Il caro affitti per gli studenti fuori sede è la più classica delle punte di iceberg su cui il sistema abitativo meneghino rischia di andarsi a schiantare. Certo, per una città che si vanta del fatto che servano entrambe le mani per contare tutte le Università insediate nel proprio territorio, e che giustamente punta sull’attrazione di giovani talentuosi, siano essi studenti o neo lavoratori, il problema non è secondario. Ma non riguarda solo gli studenti e non solo le Università.

Il rientro a scuola, ogni genitore ne converrà, presenta sempre qualche ostacolo. Uno slalom tra cattedre da assegnare, supplenti mancanti e difficoltà organizzative. Ma potrebbe andare peggio. Un insegnante di scuole superiori, per esempio, al primo incarico percepisce uno stipendio medio di 1.350 euro netti. Un po’ pochino per un ruolo che, a voce di tutti, è fondamentale per il futuro della nazione, con tutti i bla bla che ne conseguono.
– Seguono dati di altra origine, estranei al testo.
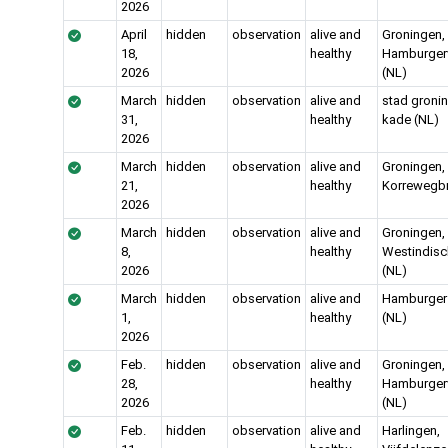
2026
April
hidden
observation
alive and
Groningen,
18,
healthy
Hamburgerv
2026
(NL)
March
hidden
observation
alive and
stad gronin
31,
healthy
kade (NL)
2026
March
hidden
observation
alive and
Groningen,
21,
healthy
Korrewegbr
2026
March
hidden
observation
alive and
Groningen,
8,
healthy
Westindis
2026
(NL)
March
hidden
observation
alive and
Hamburger 
1,
healthy
(NL)
2026
Feb.
hidden
observation
alive and
Groningen,
28,
healthy
Hamburgerv
2026
(NL)
Feb.
hidden
observation
alive and
Harlingen,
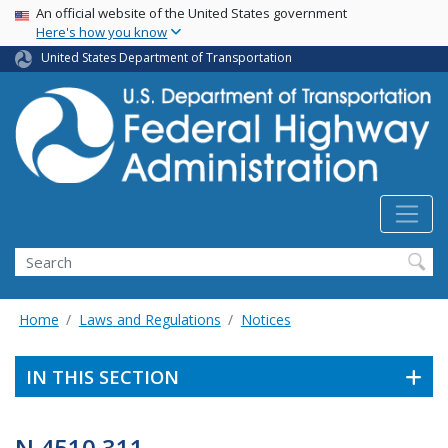
USA Banner
Skip
An official website of the United States government
Here's how you know
to
main
United States Department of Transportation
content
Search
Home
Laws and Regulations
Notices
IN THIS SECTION
N 4510.311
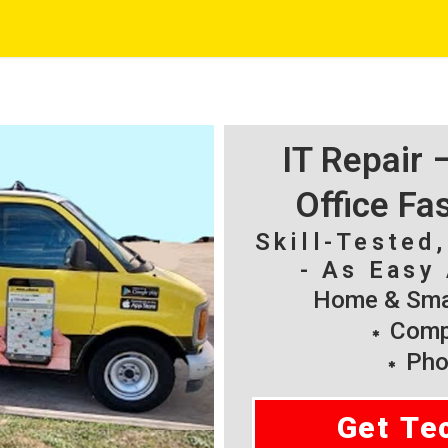
IT Repair
Office Fa
Skill-Tested
- As Easy 
Home & Smal
Compu
Pho
Get Te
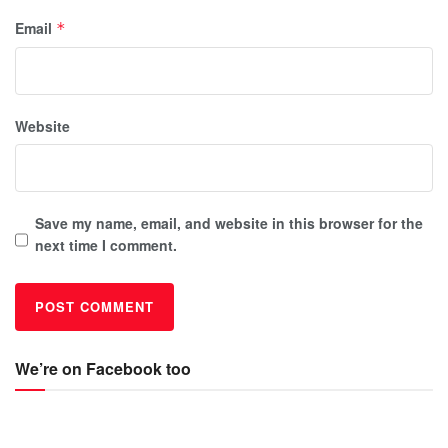
Email
*
Website
Save my name, email, and website in this browser for the
next time I comment.
We’re on Facebook too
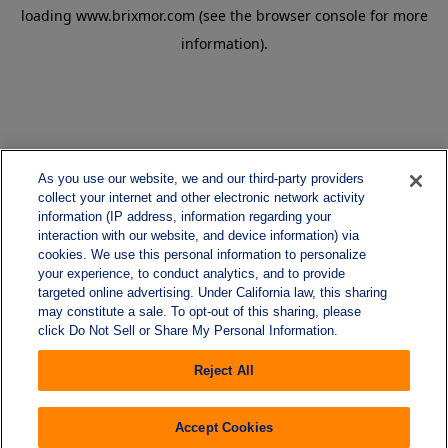
loading
www.brixmor.com
(see the
browser console
for more
information).
As you use our website, we and our third-party providers
collect your internet and other electronic network activity
information (IP address, information regarding your
interaction with our website, and device information) via
cookies. We use this personal information to personalize
your experience, to conduct analytics, and to provide
targeted online advertising. Under California law, this sharing
may constitute a sale. To opt-out of this sharing, please
click Do Not Sell or Share My Personal Information.
Reject All
Accept Cookies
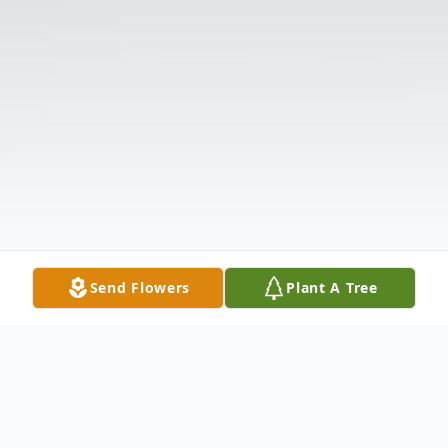
Send Flowers
Plant A Tree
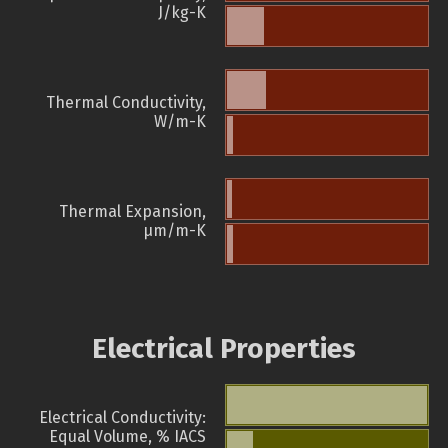
J/kg-K
Thermal Conductivity,
W/m-K
Thermal Expansion,
µm/m-K
Electrical Properties
Electrical Conductivity:
Equal Volume, % IACS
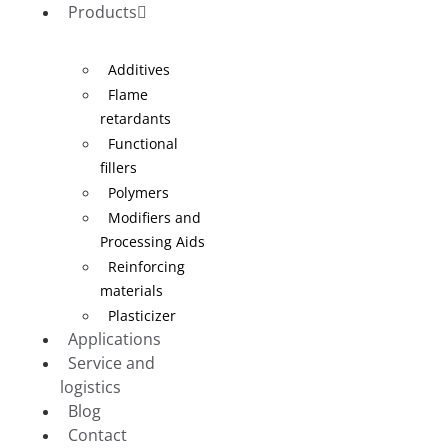
Products
Additives
Flame
retardants
Functional
fillers
Polymers
Modifiers and
Processing Aids
Reinforcing
materials
Plasticizer
Applications
Service and
logistics
Blog
Contact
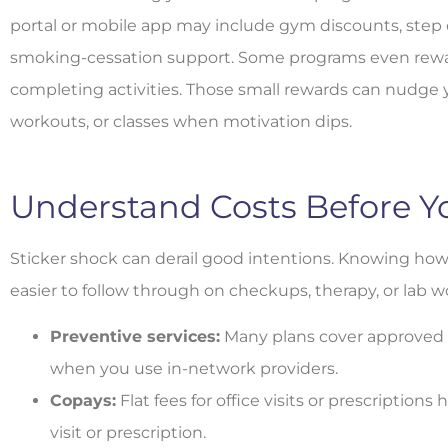
portal or mobile app may include gym discounts, step c
smoking-cessation support. Some programs even reward
completing activities. Those small rewards can nudge 
workouts, or classes when motivation dips.
Understand Costs Before Y
Sticker shock can derail good intentions. Knowing how
easier to follow through on checkups, therapy, or lab w
Preventive services:
Many plans cover approved 
when you use in-network providers.
Copays:
Flat fees for office visits or prescription
visit or prescription.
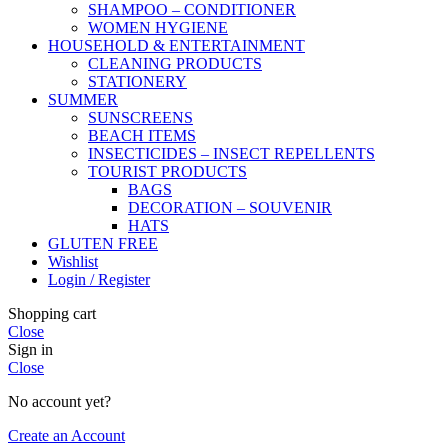
SHAMPOO – CONDITIONER
WOMEN HYGIENE
HOUSEHOLD & ENTERTAINMENT
CLEANING PRODUCTS
STATIONERY
SUMMER
SUNSCREENS
BEACH ITEMS
INSECTICIDES – INSECT REPELLENTS
TOURIST PRODUCTS
BAGS
DECORATION – SOUVENIR
HATS
GLUTEN FREE
Wishlist
Login / Register
Shopping cart
Close
Sign in
Close
No account yet?
Create an Account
A Milano non è impossibile trovare un bilocale in locazione situato attorno alla cerchia esterna, quella della 90/91 per capirci, al di sotto dei 1.200 euro al mese, ma bisogna avere tanta fortuna e altrettanta capacità di adattamento. Nonostante ciò, per il nostro professore sarebbe comunque una spesa fuori portata. Mettiamo però che la nomina risalga al 2017, quando i metri quadri in affitto costavano in media il 43% in meno rispetto a oggi, e che il fortunato docente avesse allora trovato un bell’appartamentino a 700 euro al mese. Il contratto 4+4 è in scadenza e verosimilmente verrà rinnovato a prezzi di mercato, mentre lo stipendio del professore è rimasto lo stesso. Beneficierà del primo scatto dal nono anno di lavoro, quando potrà godere di 1.503 “grassi” euro ogni mese…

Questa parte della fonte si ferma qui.